(Dataset entries)

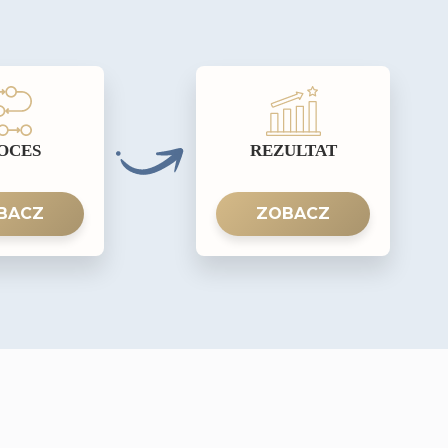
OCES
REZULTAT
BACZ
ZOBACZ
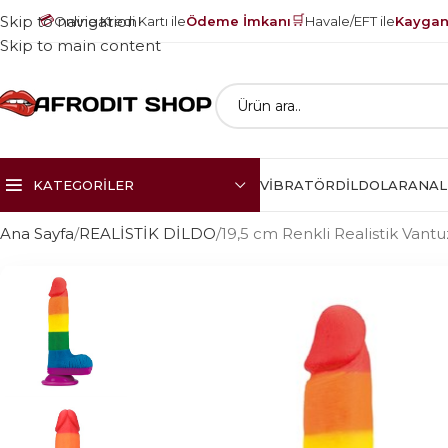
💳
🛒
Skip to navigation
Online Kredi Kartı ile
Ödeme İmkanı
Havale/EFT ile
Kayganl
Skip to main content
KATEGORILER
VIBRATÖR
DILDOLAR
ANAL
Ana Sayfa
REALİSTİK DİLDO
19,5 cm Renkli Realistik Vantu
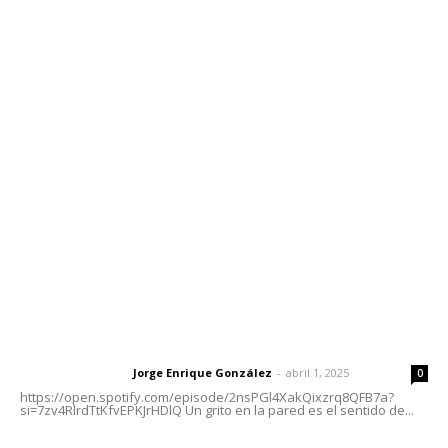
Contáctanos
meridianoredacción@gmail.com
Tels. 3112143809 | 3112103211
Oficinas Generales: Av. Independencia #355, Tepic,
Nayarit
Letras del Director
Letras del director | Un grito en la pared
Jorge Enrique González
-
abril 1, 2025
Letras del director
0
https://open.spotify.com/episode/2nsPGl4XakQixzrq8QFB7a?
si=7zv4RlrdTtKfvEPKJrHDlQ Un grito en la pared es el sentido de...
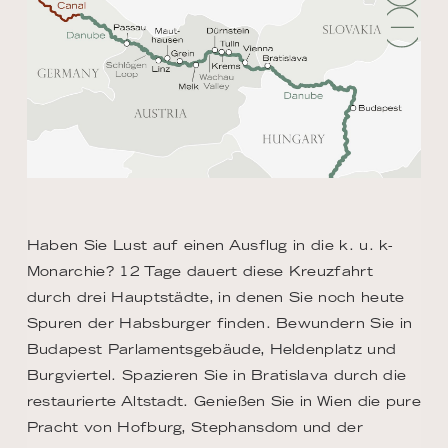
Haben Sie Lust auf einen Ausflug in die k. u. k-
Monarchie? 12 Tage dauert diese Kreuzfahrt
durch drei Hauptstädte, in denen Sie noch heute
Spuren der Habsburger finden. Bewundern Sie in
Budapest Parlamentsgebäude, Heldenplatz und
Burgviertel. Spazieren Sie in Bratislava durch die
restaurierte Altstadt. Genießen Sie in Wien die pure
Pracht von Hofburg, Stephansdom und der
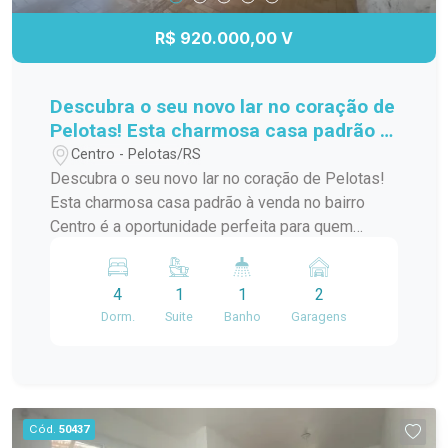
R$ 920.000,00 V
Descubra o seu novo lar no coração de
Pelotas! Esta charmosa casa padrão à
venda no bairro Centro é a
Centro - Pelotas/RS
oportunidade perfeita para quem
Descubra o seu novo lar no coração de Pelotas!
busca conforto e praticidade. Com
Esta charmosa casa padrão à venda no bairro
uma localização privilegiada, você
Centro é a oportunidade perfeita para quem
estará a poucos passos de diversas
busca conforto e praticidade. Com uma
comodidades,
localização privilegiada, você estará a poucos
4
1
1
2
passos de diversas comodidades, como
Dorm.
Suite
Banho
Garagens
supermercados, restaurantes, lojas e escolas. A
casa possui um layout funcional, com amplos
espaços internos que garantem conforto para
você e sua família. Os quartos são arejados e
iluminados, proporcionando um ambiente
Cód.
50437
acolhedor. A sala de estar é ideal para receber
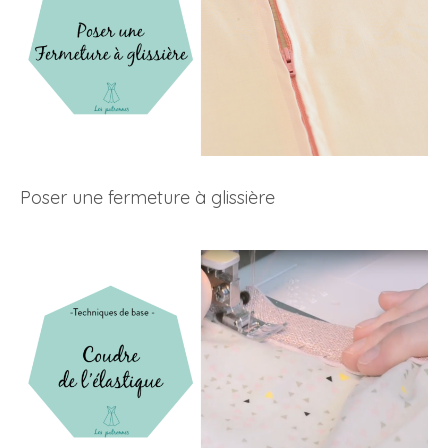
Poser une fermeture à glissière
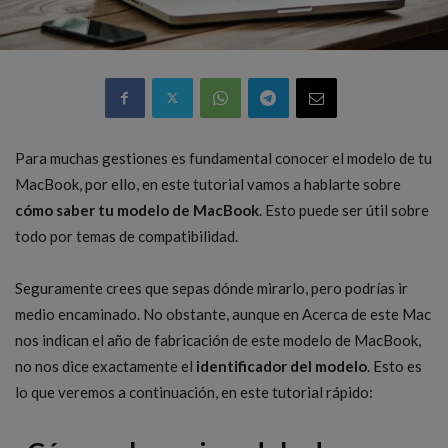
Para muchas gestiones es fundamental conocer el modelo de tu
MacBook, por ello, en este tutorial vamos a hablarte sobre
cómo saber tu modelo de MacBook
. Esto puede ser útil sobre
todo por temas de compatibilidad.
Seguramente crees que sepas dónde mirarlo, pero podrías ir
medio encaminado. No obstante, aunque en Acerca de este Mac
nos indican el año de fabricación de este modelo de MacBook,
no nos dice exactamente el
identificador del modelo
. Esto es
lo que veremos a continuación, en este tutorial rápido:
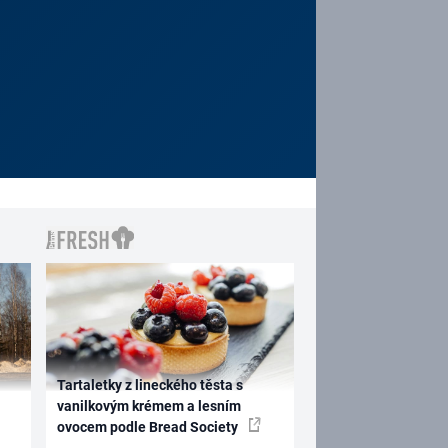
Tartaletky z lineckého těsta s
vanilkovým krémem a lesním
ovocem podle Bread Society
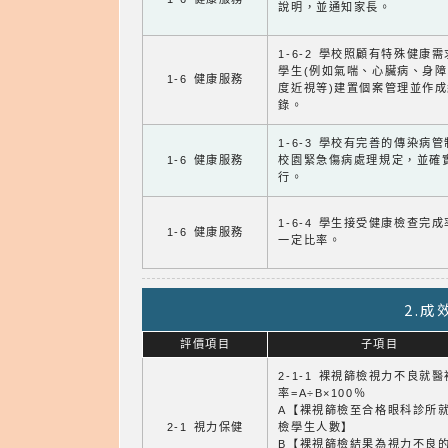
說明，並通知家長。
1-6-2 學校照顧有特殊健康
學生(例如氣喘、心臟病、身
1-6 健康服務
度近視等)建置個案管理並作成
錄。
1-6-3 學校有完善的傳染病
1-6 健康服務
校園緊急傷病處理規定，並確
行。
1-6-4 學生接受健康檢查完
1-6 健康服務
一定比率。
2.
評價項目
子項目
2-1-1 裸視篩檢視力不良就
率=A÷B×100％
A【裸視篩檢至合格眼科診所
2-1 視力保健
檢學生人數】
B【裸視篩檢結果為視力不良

...

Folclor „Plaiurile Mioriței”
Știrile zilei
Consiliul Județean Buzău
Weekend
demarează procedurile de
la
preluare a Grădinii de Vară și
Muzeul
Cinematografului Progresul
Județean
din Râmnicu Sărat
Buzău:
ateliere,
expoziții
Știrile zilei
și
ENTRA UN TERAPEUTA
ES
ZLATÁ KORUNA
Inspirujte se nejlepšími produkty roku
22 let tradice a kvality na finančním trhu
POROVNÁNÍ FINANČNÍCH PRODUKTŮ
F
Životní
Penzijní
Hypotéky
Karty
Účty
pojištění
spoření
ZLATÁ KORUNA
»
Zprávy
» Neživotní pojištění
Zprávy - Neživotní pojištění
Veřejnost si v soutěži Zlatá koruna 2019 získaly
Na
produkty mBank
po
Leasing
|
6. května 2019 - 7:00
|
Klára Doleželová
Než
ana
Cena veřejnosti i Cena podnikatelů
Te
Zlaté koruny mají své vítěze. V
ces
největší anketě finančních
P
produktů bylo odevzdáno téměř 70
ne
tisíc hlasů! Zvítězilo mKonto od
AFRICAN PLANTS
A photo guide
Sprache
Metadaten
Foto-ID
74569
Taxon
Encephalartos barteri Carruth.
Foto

ACTION ITEM: For the records above, state how many lines contain the word "oportunidade". Give only the number.

RESULT OF THIS TASK: 2